On 5 February 2010, the Crown Prosecution Service announced it would charge Chaytor with false accounting under the Theft Act.
He complained afterwards that he had been the victim of "selective reporting and outlandish claims" by the media and said he had not received "to the best of my belief... any payment in excess of that for which I was eligible".
'Broken man'
Chaytor was charged with claiming £12,925 for a year from September 2005 for renting a property in London which he owned, of dishonestly claiming £1,950 for IT services in May 2006 and of dishonestly claiming £5,425 for renting a property in Bury from his mother between September 2007 and January 2008.
He tried to argue that the ancient right of Parliamentary privilege - which protects MPs from legal action arising from events in Parliament - should apply to expenses but that argument was dismissed by the courts. He changed his plea to guilty days before his trial was due to start in December.
In an interview with his local paper, the Bury Times, in February 2010, Chaytor said the previous nine months had been "a shattering experience" as he fought to protect his reputation and deal with "people's understandable anger and disappointment".
He said his "personal circumstances at the time were extremely complex and not something I can explain away in a soundbite" adding that "throwing a few people to the wolves won't solve the deeper problems of the Parliamentary expenses system".
At the sentencing hearing at Southwark Crown Court, his lawyer James Sturman said Chaytor was a "broken man" who had lost his hard-earned reputation for integrity and had pleaded guilty out of "deep and genuine remorse".
"There is nothing left that is a spark in him at all, except when he talks of his grandchild born before Christmas. He accepts he has brought shame on himself, he has brought shame on his family and he has brought shame on Parliament."
His former Labour colleague Chris Mullin told BBC Radio 4's World at One programme: "I obviously don't condone what he's done but on a personal level I feel sorry for him. He was a good colleague, he was an assiduous MP as far as I'm concerned - I'm very sad about this outcome."

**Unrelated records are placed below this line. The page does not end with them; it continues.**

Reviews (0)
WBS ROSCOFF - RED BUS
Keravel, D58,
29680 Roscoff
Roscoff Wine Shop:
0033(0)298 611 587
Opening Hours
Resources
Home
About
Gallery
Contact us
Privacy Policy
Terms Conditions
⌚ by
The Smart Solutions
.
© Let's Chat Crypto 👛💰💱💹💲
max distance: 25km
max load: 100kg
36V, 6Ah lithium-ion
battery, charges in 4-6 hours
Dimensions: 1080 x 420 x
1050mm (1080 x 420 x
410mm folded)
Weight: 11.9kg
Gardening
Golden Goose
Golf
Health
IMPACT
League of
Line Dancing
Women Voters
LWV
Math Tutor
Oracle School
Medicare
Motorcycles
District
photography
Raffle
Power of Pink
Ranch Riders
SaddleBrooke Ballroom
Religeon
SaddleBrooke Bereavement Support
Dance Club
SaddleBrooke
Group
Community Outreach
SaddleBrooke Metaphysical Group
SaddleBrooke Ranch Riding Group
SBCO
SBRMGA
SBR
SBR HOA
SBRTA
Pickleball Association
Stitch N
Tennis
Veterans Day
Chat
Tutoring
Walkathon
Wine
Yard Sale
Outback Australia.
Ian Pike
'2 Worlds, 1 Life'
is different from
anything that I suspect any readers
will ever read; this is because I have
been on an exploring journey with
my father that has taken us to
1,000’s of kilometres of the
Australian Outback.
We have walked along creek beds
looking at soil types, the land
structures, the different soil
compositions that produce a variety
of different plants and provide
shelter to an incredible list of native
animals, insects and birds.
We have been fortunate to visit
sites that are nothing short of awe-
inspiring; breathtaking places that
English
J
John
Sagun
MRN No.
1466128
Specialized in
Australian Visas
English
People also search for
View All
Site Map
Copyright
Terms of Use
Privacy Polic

Chaytor was one of many new Labour MPs elected in Tony Blair's 1997 landslide - unseating the then Conservative minister Alistair Burt. It followed previous attempts to be elected an MP in Calder Valley in 1987 and 1992.
The former lecturer in Manchester was a councillor in Calderdale before becoming an MP. His time in the Commons was spent on the backbenches where he served on a number of committees, with a particular interest in environmental affairs.
The most recent former MP to have been jailed was Conservative Jeffrey Archer, who was jailed for four years for perjury in 2001.
More recently Labour MP Eric Joyce pleaded guilty to a criminal offence - drink-driving - in November, was fined £400 and lost his licence for a year.